I lost another sheep yesterday. Honestly, this is by far and away my worst winter ever as a crofter. I make that 10% of my stock lost since the end of September. Again, it was as result of a sheep being on her back and unable to get up. This time it was one of the sheep scanned empty last month.
She was out in the village park, with the other empties and I noticed there was one missing when I went out to feed the singles. Obviously a bad sign, straight away, as she didn’t come running when I called them.
I found her stuck on a slight slope. Just to the right here, there is a ruin of a house and the ground slopes away down towards the left, away from the house. The sheep may have slipped or bumped into another sheep and ended up stuck helplessly on her back.

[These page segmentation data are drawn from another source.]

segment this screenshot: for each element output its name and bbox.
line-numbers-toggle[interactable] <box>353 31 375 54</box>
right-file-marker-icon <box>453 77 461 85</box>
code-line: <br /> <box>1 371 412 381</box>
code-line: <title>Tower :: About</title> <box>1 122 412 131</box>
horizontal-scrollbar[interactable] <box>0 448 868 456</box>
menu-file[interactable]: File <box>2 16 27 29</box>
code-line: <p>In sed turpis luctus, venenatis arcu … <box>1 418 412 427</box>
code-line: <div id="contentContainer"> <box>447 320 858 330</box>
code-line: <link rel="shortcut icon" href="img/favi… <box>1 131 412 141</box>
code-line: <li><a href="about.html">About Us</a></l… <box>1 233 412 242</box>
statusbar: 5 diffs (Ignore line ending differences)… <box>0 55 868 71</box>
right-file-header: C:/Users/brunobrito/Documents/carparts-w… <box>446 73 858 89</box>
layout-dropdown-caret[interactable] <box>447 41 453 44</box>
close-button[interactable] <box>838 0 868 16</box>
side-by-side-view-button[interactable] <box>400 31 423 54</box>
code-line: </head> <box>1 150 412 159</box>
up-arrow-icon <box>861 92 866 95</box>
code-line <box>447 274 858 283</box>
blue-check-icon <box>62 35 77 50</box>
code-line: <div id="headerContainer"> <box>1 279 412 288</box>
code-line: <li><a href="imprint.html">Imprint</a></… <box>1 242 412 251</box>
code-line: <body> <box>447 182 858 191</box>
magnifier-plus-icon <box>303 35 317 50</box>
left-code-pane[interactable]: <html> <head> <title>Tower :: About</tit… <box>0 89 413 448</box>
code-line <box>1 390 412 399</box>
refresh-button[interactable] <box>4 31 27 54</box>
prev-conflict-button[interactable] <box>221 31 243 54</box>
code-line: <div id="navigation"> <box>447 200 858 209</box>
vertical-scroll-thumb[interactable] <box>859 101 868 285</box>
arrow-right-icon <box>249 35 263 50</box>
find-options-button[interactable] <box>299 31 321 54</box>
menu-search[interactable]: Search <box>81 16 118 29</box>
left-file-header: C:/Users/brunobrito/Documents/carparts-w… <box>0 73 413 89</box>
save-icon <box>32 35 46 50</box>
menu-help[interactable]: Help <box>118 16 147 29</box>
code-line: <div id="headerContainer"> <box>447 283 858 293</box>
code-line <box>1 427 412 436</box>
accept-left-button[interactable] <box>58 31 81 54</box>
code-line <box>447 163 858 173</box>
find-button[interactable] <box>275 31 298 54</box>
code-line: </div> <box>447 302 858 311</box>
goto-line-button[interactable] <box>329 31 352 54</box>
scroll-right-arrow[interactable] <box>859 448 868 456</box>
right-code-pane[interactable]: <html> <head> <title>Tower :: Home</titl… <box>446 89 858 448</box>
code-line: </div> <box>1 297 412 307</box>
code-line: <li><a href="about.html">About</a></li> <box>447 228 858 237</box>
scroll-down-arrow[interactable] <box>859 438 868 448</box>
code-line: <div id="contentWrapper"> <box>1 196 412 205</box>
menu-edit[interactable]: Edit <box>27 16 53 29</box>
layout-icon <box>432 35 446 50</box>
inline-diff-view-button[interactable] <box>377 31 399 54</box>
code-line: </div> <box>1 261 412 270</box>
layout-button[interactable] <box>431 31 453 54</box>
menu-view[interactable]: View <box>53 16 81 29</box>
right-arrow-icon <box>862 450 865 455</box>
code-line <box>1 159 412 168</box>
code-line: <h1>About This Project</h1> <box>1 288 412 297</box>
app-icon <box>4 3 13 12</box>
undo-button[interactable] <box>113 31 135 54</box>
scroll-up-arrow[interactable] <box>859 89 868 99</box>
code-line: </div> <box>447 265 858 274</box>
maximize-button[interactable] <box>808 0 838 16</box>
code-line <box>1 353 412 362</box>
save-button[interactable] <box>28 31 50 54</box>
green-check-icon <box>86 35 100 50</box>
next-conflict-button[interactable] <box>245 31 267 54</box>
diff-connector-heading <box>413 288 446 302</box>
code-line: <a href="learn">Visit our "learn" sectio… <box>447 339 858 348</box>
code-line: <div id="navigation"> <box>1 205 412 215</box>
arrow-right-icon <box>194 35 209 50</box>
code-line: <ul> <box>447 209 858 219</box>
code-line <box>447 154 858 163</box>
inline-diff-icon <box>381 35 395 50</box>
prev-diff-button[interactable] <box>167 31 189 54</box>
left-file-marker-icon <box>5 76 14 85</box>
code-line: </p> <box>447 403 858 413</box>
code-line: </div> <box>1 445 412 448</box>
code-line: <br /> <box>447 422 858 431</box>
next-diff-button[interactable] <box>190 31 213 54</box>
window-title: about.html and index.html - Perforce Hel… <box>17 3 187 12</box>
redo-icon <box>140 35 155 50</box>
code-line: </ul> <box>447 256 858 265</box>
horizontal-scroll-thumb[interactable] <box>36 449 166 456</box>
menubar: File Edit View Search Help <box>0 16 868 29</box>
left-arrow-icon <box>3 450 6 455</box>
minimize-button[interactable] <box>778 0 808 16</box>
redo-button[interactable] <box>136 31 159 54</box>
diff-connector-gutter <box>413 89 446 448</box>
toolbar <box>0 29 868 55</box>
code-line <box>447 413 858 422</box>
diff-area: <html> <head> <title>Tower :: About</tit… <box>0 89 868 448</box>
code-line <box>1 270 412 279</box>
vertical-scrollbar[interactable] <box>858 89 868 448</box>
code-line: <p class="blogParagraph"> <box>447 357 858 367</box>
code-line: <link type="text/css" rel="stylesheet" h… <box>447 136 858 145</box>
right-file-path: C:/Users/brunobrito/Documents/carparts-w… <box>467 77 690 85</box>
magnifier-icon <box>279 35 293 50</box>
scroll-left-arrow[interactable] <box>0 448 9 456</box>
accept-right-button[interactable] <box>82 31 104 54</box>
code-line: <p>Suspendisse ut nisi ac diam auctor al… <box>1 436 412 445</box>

She wasn’t far away from the village but no-one could see her, as there was another (empty) house between her and the rest of the village.
Rear legs facing almost straight up and the sign of poo round her rear shows she was there for a while.

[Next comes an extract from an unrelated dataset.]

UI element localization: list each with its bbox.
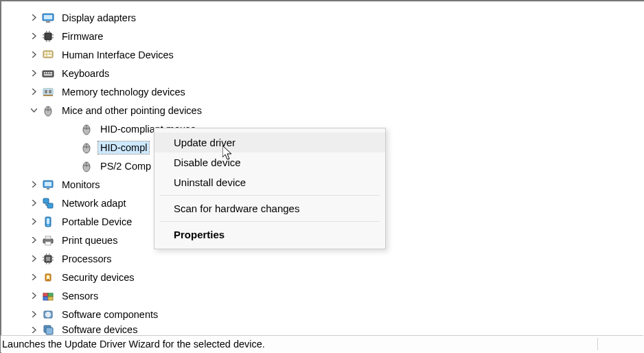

A quick check of her tag shows she was a sheep I bought as an in-lamb ewe from someone else in Ness last year.
I took her in to the machair to bury her, and on my way in, I came across something I’d never seen before. A ferret/polecat drowned in an old bath.

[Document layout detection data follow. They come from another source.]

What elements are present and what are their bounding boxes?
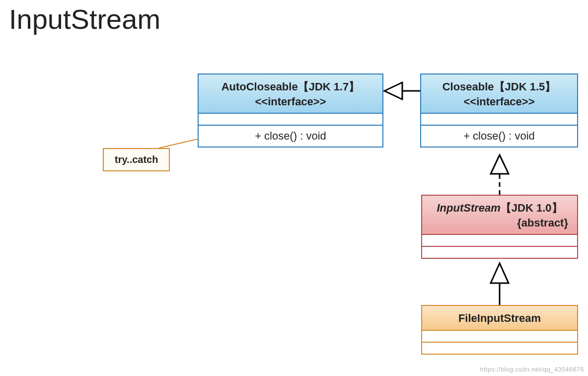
- class-name-text: InputStream: [437, 202, 500, 214]
- note-connector: [159, 139, 198, 148]
- abstract-modifier: {abstract}: [426, 216, 573, 230]
- arrow-fileinputstream-to-inputstream: [491, 263, 509, 305]
- uml-empty-compartment: [422, 247, 577, 258]
- uml-note-trycatch: try..catch: [103, 148, 170, 171]
- uml-class-autocloseable: AutoCloseable【JDK 1.7】 <<interface>> + c…: [198, 74, 383, 148]
- class-version: 【JDK 1.0】: [501, 202, 563, 214]
- uml-method: + close() : void: [421, 126, 577, 147]
- class-name: Closeable【JDK 1.5】: [425, 79, 573, 94]
- svg-marker-5: [491, 263, 509, 283]
- uml-class-inputstream: InputStream【JDK 1.0】 {abstract}: [421, 195, 578, 259]
- page-title: InputStream: [9, 3, 160, 35]
- uml-header: AutoCloseable【JDK 1.7】 <<interface>>: [199, 75, 382, 114]
- uml-empty-compartment: [422, 331, 577, 343]
- uml-header: FileInputStream: [422, 306, 577, 331]
- svg-line-6: [159, 139, 198, 148]
- uml-class-closeable: Closeable【JDK 1.5】 <<interface>> + close…: [420, 74, 578, 148]
- class-name: FileInputStream: [426, 311, 573, 326]
- class-name: InputStream【JDK 1.0】: [426, 201, 573, 216]
- uml-empty-compartment: [422, 235, 577, 247]
- svg-marker-1: [384, 82, 402, 99]
- watermark-text: https://blog.csdn.net/qq_43546676: [480, 366, 584, 373]
- stereotype-label: <<interface>>: [425, 94, 573, 109]
- uml-empty-compartment: [421, 114, 577, 126]
- arrow-inputstream-to-closeable: [491, 155, 509, 195]
- svg-marker-3: [491, 155, 509, 174]
- uml-class-fileinputstream: FileInputStream: [421, 305, 578, 355]
- uml-empty-compartment: [422, 343, 577, 354]
- uml-empty-compartment: [199, 114, 382, 126]
- stereotype-label: <<interface>>: [203, 94, 378, 109]
- class-name: AutoCloseable【JDK 1.7】: [203, 79, 378, 94]
- uml-header: InputStream【JDK 1.0】 {abstract}: [422, 196, 577, 235]
- uml-header: Closeable【JDK 1.5】 <<interface>>: [421, 75, 577, 114]
- arrow-closeable-to-autocloseable: [384, 82, 420, 99]
- uml-method: + close() : void: [199, 126, 382, 147]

I put the cast-iron bath there last Easter, to use as a water trough for the sheep. There has been little rain here for the past fortnight, so it must have jumped in for a drink and not got out again.
I scooped it out of the water (don’t want it decomposing in there!) and left it on the ground for scavengers to take.
Poor thing!
The poor sheep. I feel sorry for you Donald. It was intersting to read about the ferret.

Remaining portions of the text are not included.